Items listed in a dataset
○ ○ ○ ○
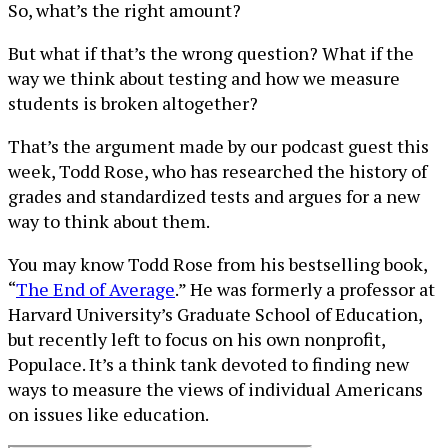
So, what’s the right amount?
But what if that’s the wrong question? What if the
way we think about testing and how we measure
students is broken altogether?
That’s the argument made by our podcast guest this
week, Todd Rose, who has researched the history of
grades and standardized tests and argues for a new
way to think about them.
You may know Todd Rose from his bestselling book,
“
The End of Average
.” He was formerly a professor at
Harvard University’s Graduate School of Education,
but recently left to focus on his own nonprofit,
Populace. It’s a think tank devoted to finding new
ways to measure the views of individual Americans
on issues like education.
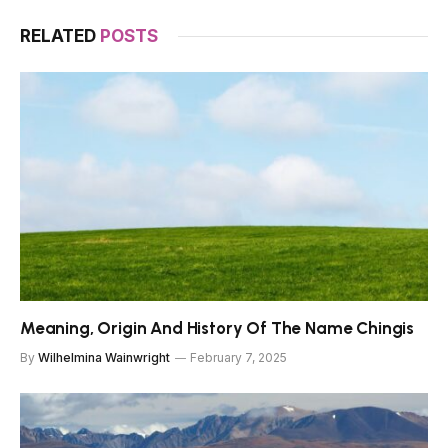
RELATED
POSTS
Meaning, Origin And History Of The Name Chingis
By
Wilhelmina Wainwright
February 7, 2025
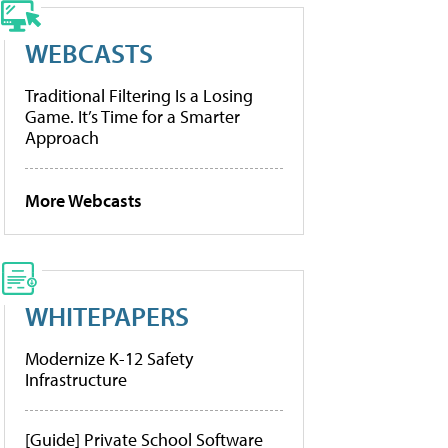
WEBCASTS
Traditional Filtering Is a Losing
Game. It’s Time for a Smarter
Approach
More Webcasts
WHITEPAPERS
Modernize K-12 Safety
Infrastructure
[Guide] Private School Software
○ ○ ○ ○
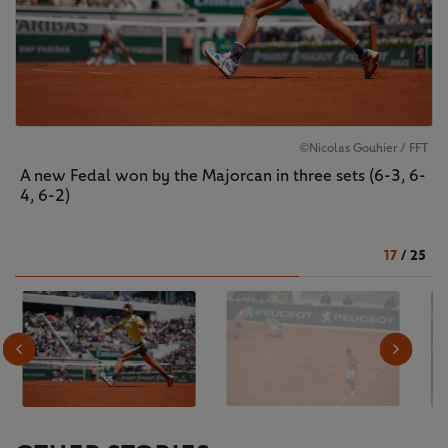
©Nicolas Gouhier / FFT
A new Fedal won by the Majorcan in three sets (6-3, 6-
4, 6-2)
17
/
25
○ ○ ○ ○
Problem to solve: Go through the records and pull out each line that includes the word "think".

Task answer:
way we think about testing and how we measure
way to think about them.
Populace. It’s a think tank devoted to finding new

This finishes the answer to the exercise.